L’Afghanistan n’est pas exactement le premier pays qui vient à l’esprit quand on parle d’optimisation fiscale ou de juridictions business-friendly. Pourtant, certains d’entre vous se posent la question : combien coûte réellement la création d’une société là-bas ? Que ce soit par curiosité, par nécessité locale, ou dans le cadre d’une stratégie de reconstruction après des décennies de chaos, les chiffres existent. Et ils sont instructifs.

Je ne vais pas vous mentir. Monter une entreprise en Afghanistan en 2026, c’est loin d’être une promenade de santé. Mais si vous êtes ici, c’est que vous voulez des données concrètes. Pas des discours vagues. Alors allons droit au but.

Quel type de société peut-on créer en Afghanistan ?

La structure la plus courante pour les entrepreneurs locaux et étrangers reste la Private Limited Company (LLC), connue localement sous le nom de شرکت با مسئولیت محدود. C’est l’équivalent afghan de la SARL ou de la Ltd.

Pas de capital minimum obligatoire. Oui, vous avez bien lu. Zéro AFN requis à la création. Ça peut surprendre dans une région où les barrières administratives sont souvent élevées, mais c’est un point positif indéniable.

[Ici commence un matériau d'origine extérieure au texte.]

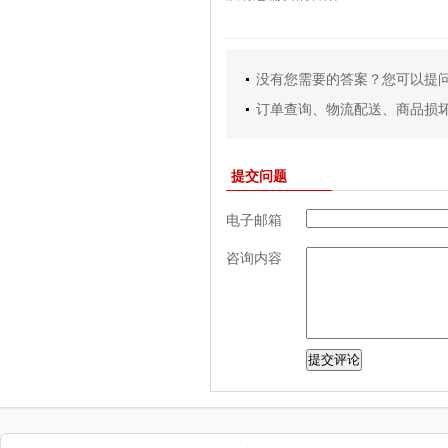
没有您需要的答案？您可以提
订单查询、物流配送、商品损坏等售
提交问题
电子邮箱
咨询内容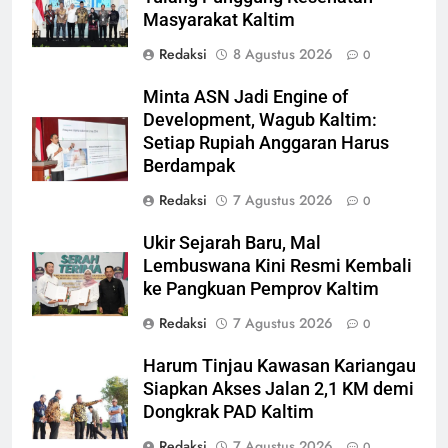
Masyarakat Kaltim
Redaksi
8 Agustus 2026
0
Minta ASN Jadi Engine of
Development, Wagub Kaltim:
Setiap Rupiah Anggaran Harus
Berdampak
Redaksi
7 Agustus 2026
0
Ukir Sejarah Baru, Mal
Lembuswana Kini Resmi Kembali
ke Pangkuan Pemprov Kaltim
Redaksi
7 Agustus 2026
0
Harum Tinjau Kawasan Kariangau
Siapkan Akses Jalan 2,1 KM demi
Dongkrak PAD Kaltim
Redaksi
7 Agustus 2026
0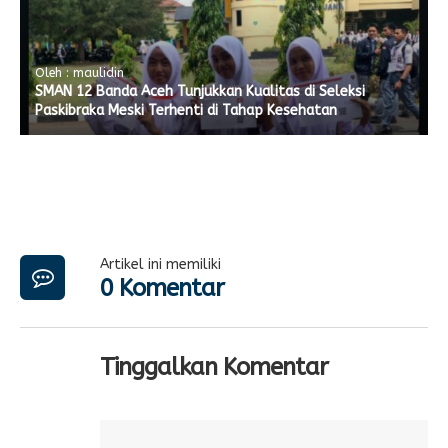
Oleh : maulidin
SMAN 12 Banda Aceh Tunjukkan Kualitas di Seleksi
Paskibraka Meski Terhenti di Tahap Kesehatan
Artikel ini memiliki
0 Komentar
Tinggalkan Komentar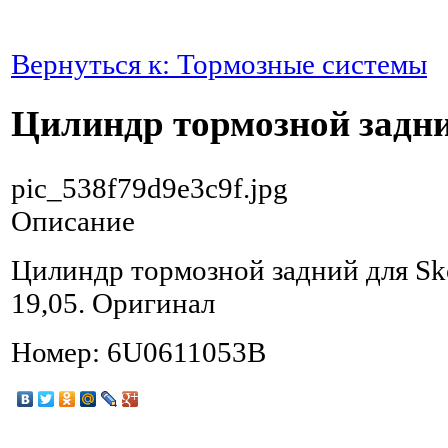
Вернуться к: Тормозные системы
Цилиндр тормозной задни
pic_538f79d9e3c9f.jpg
Описание
Цилиндр тормозной задний для Sko
19,05. Оригинал
Номер: 6U0611053B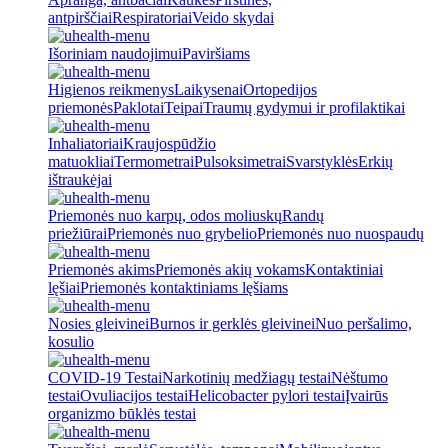
antpirščiai
Respiratoriai
Veido skydai
Išoriniam naudojimui
Paviršiams
Higienos reikmenys
Laikysenai
Ortopedijos
priemonės
Paklotai
Teipai
Traumų gydymui ir profilaktikai
Inhaliatoriai
Kraujospūdžio
matuokliai
Termometrai
Pulsoksimetrai
Svarstyklės
Erkių
ištraukėjai
Priemonės nuo karpų, odos moliuskų
Randų
priežiūrai
Priemonės nuo grybelio
Priemonės nuo nuospaudų
Priemonės akims
Priemonės akių vokams
Kontaktiniai
lęšiai
Priemonės kontaktiniams lęšiams
Nosies gleivinei
Burnos ir gerklės gleivinei
Nuo peršalimo,
kosulio
COVID-19 Testai
Narkotinių medžiagų testai
Nėštumo
testai
Ovuliacijos testai
Helicobacter pylori testai
Įvairūs
organizmo būklės testai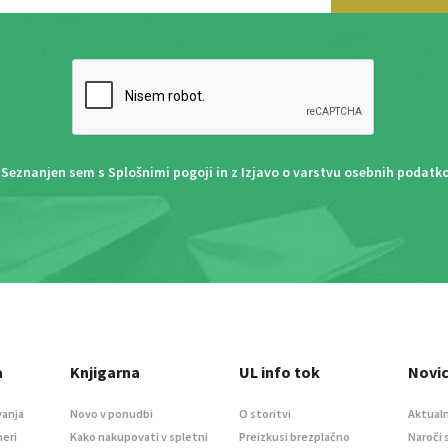
Seznanjen sem s
Splošnimi pogoji
in z
Izjavo o varstvu osebnih podatk
a
Knjigarna
UL info tok
Novi
vanja
Novo v ponudbi
O storitvi
Aktualn
meri
Kako nakupovati v spletni
Preizkusi brezplačno
Naroči 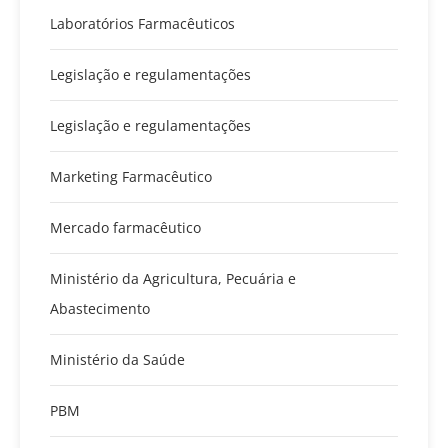
Laboratórios Farmacêuticos
Legislação e regulamentações
Legislação e regulamentações
Marketing Farmacêutico
Mercado farmacêutico
Ministério da Agricultura, Pecuária e
Abastecimento
Ministério da Saúde
PBM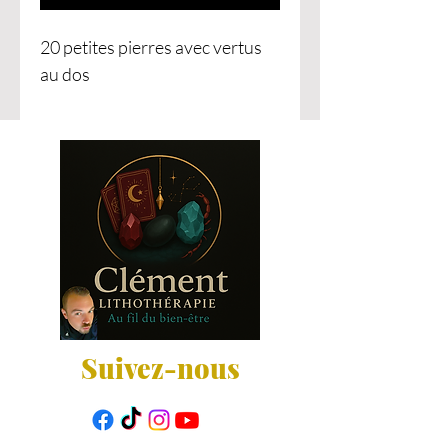
20 petites pierres avec vertus
au dos
Suivez-nous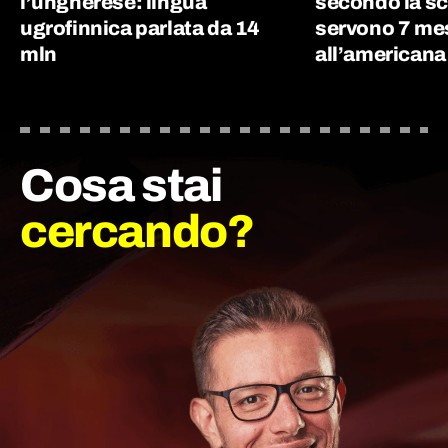
l’ungherese: lingua
secondo la sc
ugrofinnica parlata da 14
servono 7 me
mln
all’americana
Cosa stai
cercando?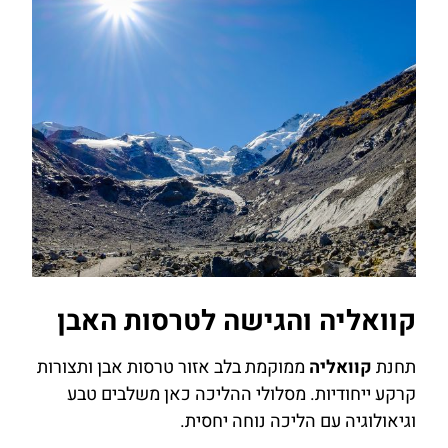
קוואליה והגישה לטרסות האבן
תחנת
קוואליה
ממוקמת בלב אזור טרסות אבן ותצורות
קרקע ייחודיות. מסלולי ההליכה כאן משלבים טבע
וגיאולוגיה עם הליכה נוחה יחסית.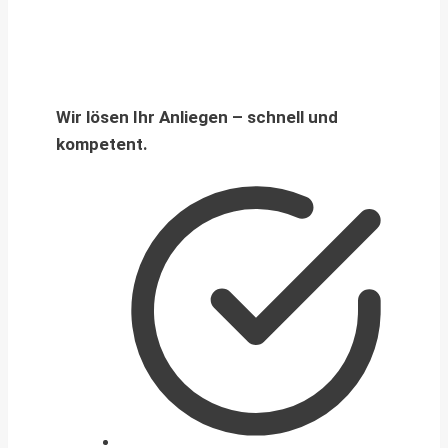
Wir lösen Ihr Anliegen – schnell und
kompetent.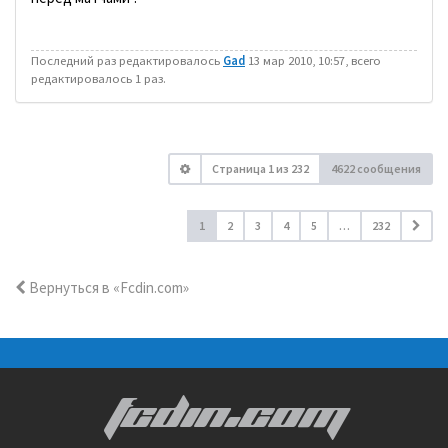
Последний раз редактировалось
Gad
13 мар 2010, 10:57, всего
редактировалось 1 раз.
Страница
1
из
232
4622 сообщения
1
2
3
4
5
…
232
Вернуться в «Fcdin.com»
FCDIN.COM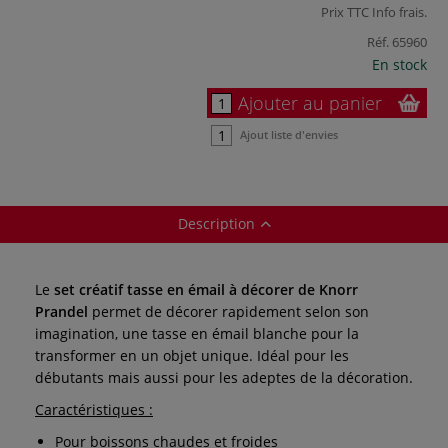
Prix TTC
Info frais
.
Réf.
65960
En stock
Ajouter au panier
Ajout liste d'envies
Description
Le
set créatif tasse en émail à décorer de Knorr
Prandel
permet de décorer rapidement selon son
imagination, une tasse en émail blanche pour la
transformer en un objet unique. Idéal pour les
débutants mais aussi pour les adeptes de la décoration.
Caractéristiques :
Pour boissons chaudes et froides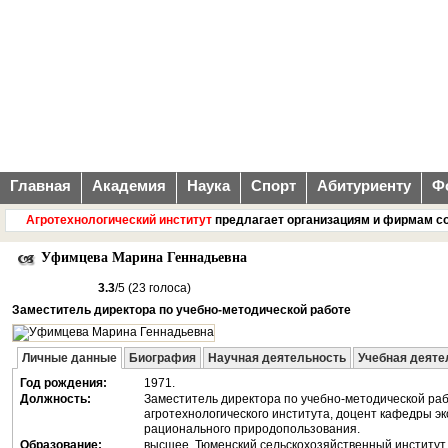
Главная
Академия
Наука
Спорт
Абитуриенту
Ф
Агротехнологический институт
предлагает организациям и фирмам совре
Уфимцева Марина Геннадьевна
3.3
/5 (23 голоса)
Заместитель директора по учебно-методической работе
Личные данные
Биография
Научная деятельность
Учебная деяте
Год рождения:
1971.
Долж­ность:
Заместитель директора по учебно-методической ра
агротехнологического института, доцент кафедры эк
рационального природопользования.
Об­ра­зо­ва­ние:
выс­шее, Тюменский сельскохозяйственный институт, 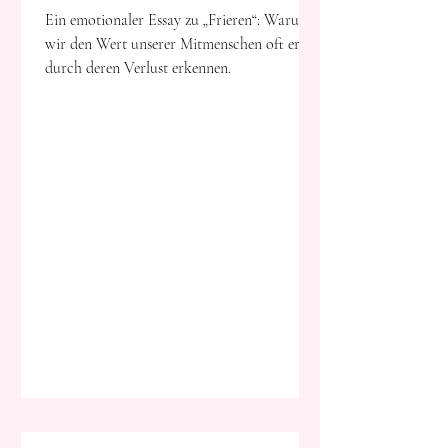
Erinnerung lehrt
Ein emotionaler Essay zu „Frieren“: Warum
wir den Wert unserer Mitmenschen oft erst
durch deren Verlust erkennen.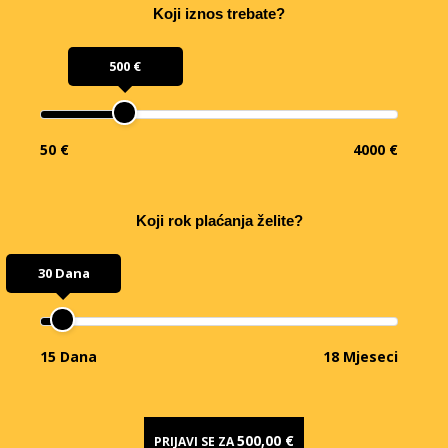
Koji iznos trebate?
500 €
50 €
4000 €
Koji rok plaćanja želite?
30 Dana
15 Dana
18 Mjeseci
500,00 €
PRIJAVI SE ZA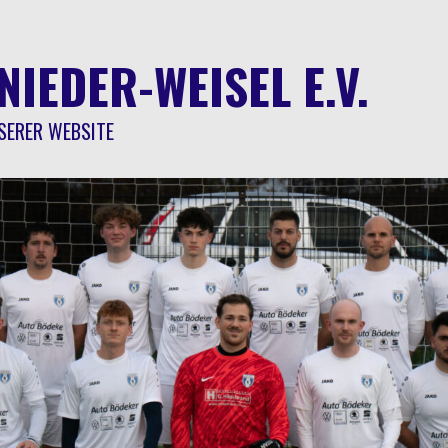
NIEDER-WEISEL E.V.
SERER WEBSITE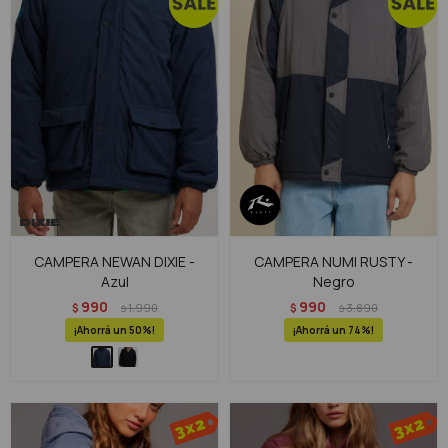
CAMPERA NEWAN DIXIE -
CAMPERA NUMI RUSTY -
Azul
Negro
990
990
$
1.990
$
3.890
$
$
50
74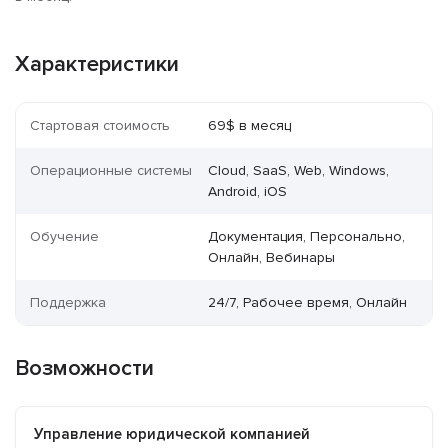
Характеристики
Стартовая стоимость
69$ в месяц
Операционные системы
Cloud, SaaS, Web, Windows,
Android, iOS
Обучение
Документация, Персонально,
Онлайн, Вебинары
Поддержка
24/7, Рабочее время, Онлайн
Возможности
Управление юридической компанией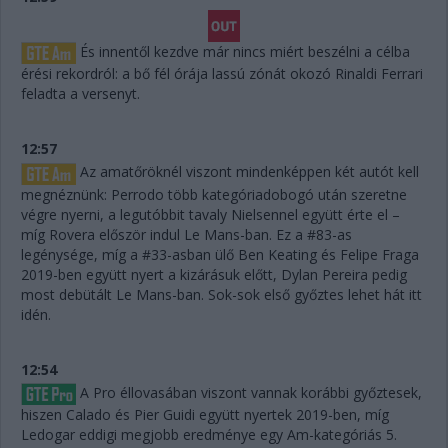
És innentől kezdve már nincs miért beszélni a célba
érési rekordról: a bő fél órája lassú zónát okozó Rinaldi Ferrari
feladta a versenyt.
12:57
Az amatőröknél viszont mindenképpen két autót kell
megnéznünk: Perrodo több kategóriadobogó után szeretne
végre nyerni, a legutóbbit tavaly Nielsennel együtt érte el –
míg Rovera először indul Le Mans-ban. Ez a #83-as
legénysége, míg a #33-asban ülő Ben Keating és Felipe Fraga
2019-ben együtt nyert a kizárásuk előtt, Dylan Pereira pedig
most debütált Le Mans-ban. Sok-sok első győztes lehet hát itt
idén.
12:54
A Pro éllovasában viszont vannak korábbi győztesek,
hiszen Calado és Pier Guidi együtt nyertek 2019-ben, míg
Ledogar eddigi megjobb eredménye egy Am-kategóriás 5.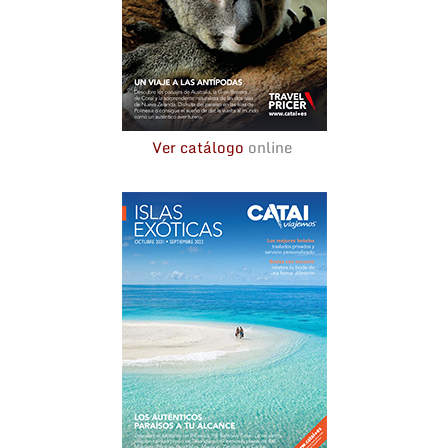
Ver catálogo
online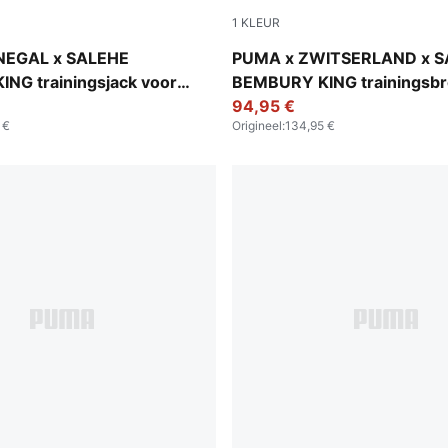
1
KLEUR
ce
Team Regal Red
NEGAL x SALEHE
PUMA x ZWITSERLAND x S
NG trainingsjack voor
BEMBURY KING trainingsbr
heren
94,95 €
 €
Origineel
:
134,95 €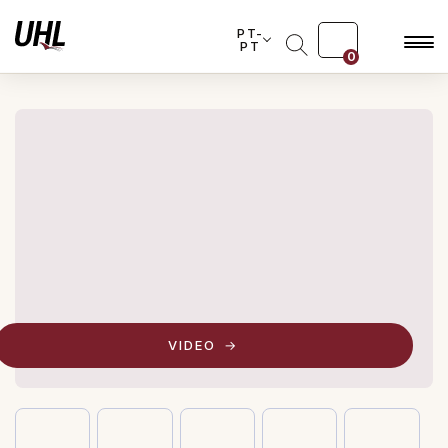
PT-
PT
0
VIDEO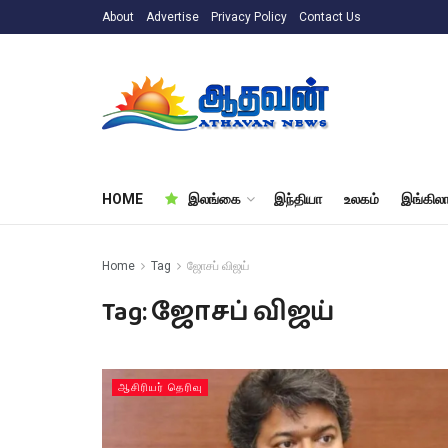
About
Advertise
Privacy Policy
Contact Us
HOME
இலங்கை
இந்தியா
உலகம்
இங்கிலா
Home
Tag
ஜோசப் விஜய்
Tag:
ஜோசப் விஜய்
ஆசிரியர் தெரிவு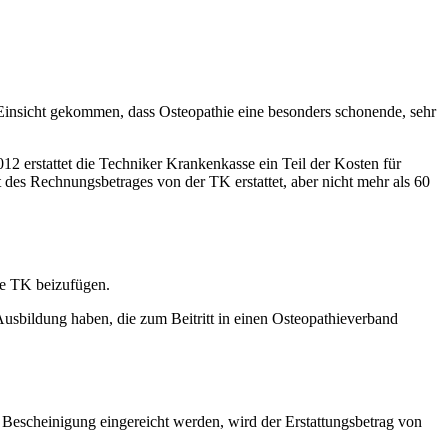
 Einsicht gekommen, dass Osteopathie eine besonders schonende, sehr
 erstattet die Techniker Krankenkasse ein Teil der Kosten für
des Rechnungsbetrages von der TK erstattet, aber nicht mehr als 60
ie TK beizufügen.
Ausbildung haben, die zum Beitritt in einen Osteopathieverband
 Bescheinigung eingereicht werden, wird der Erstattungsbetrag von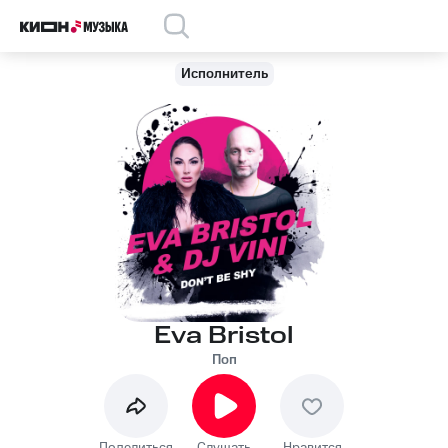
Исполнитель
Eva Bristol
Поп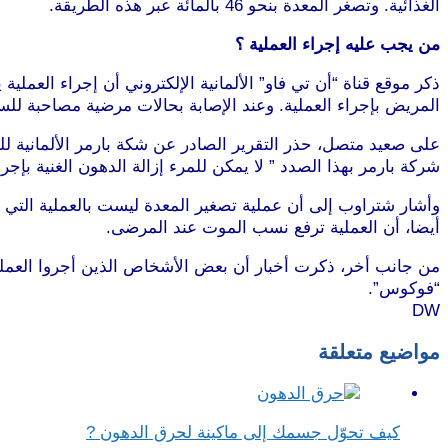
الغذائية. وتصغر المعدة بنحو 46 بالمائة عبر هذه الطريقة.
من يجب عليه إجراء العملية ؟
المريض بإجراء العملية. وعند الإصابة بحالات مرضية مصاحبة للسم
على صعيد متصل، حذر التقرير الصادر عن شكة بارمر الألمانية لل
شركة بارمر بهذا الصدد ” لا يمكن للمرء إزالة الدهون الغنية بإج
وأشار شتراوب إلى أن عملية تصغير المعدة ليست بالعملية التي 
أيضا، أن العملية ترفع نسب الموت عند المرضى.
من جانب أخر، ذكرت أخبار أن بعض الأشخاص الذين أجروا العملية ل
“فوكوس”.
DW
مواضيع متعلقة
كيف تحوّل جسمك إلى ماكينة لحرق الدهون ?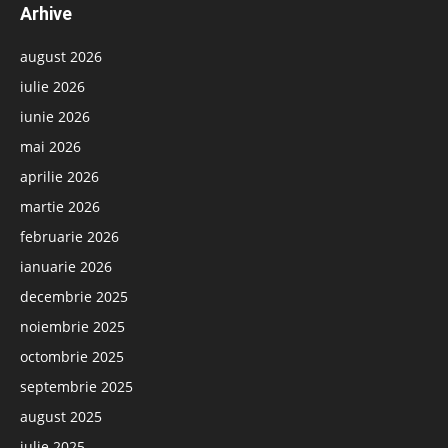
Arhive
august 2026
iulie 2026
iunie 2026
mai 2026
aprilie 2026
martie 2026
februarie 2026
ianuarie 2026
decembrie 2025
noiembrie 2025
octombrie 2025
septembrie 2025
august 2025
iulie 2025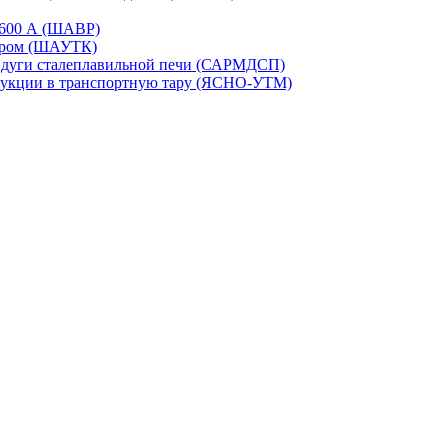
-1600 А (ШАВР)
сором (ШАУТК)
и дуги сталеплавильной печи (САРМДСП)
дукции в транспортную тару (ЯСНО-УТМ)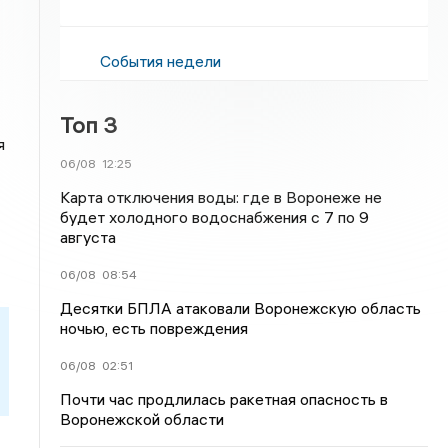
События недели
Топ 3
я
06/08
12:25
Карта отключения воды: где в Воронеже не
будет холодного водоснабжения с 7 по 9
августа
06/08
08:54
Десятки БПЛА атаковали Воронежскую область
ночью, есть повреждения
06/08
02:51
Почти час продлилась ракетная опасность в
Воронежской области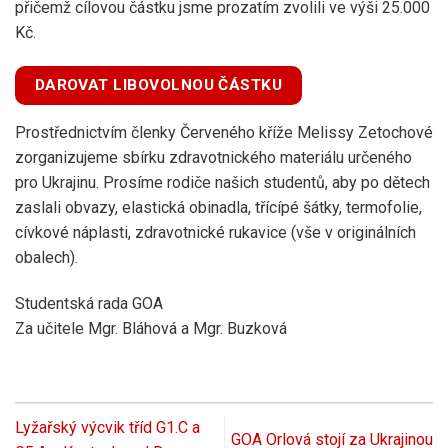
přičemž cílovou částku jsme prozatím zvolili ve výši 25.000
Kč.
DAROVAT LIBOVOLNOU ČÁSTKU
Prostřednictvím členky Červeného kříže Melissy Zetochové
zorganizujeme sbírku zdravotnického materiálu určeného
pro Ukrajinu. Prosíme rodiče našich studentů, aby po dětech
zaslali obvazy, elastická obinadla, třícípé šátky, termofolie,
cívkové náplasti, zdravotnické rukavice (vše v originálních
obalech).
Studentská rada GOA
Za učitele Mgr. Bláhová a Mgr. Buzková
Lyžařský výcvik tříd G1.C a
GOA Orlová stojí za Ukrajinou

Le capital n’a pas besoin d’être versé d’avance non plus. Ce qui signifie que vous pouvez constituer votre société sans immobiliser de liquidités dans un compte bancaire gelé pendant des semaines. Une flexibilité rare.

Combien coûte la création d’une LLC en Afghanistan ?

Voici la réalité comptable. J’ai compilé les frais typiques à partir de sources locales et de cabinets d’avocats basés à Kaboul. Les montants sont exprimés en afghanis (AFN), la monnaie locale.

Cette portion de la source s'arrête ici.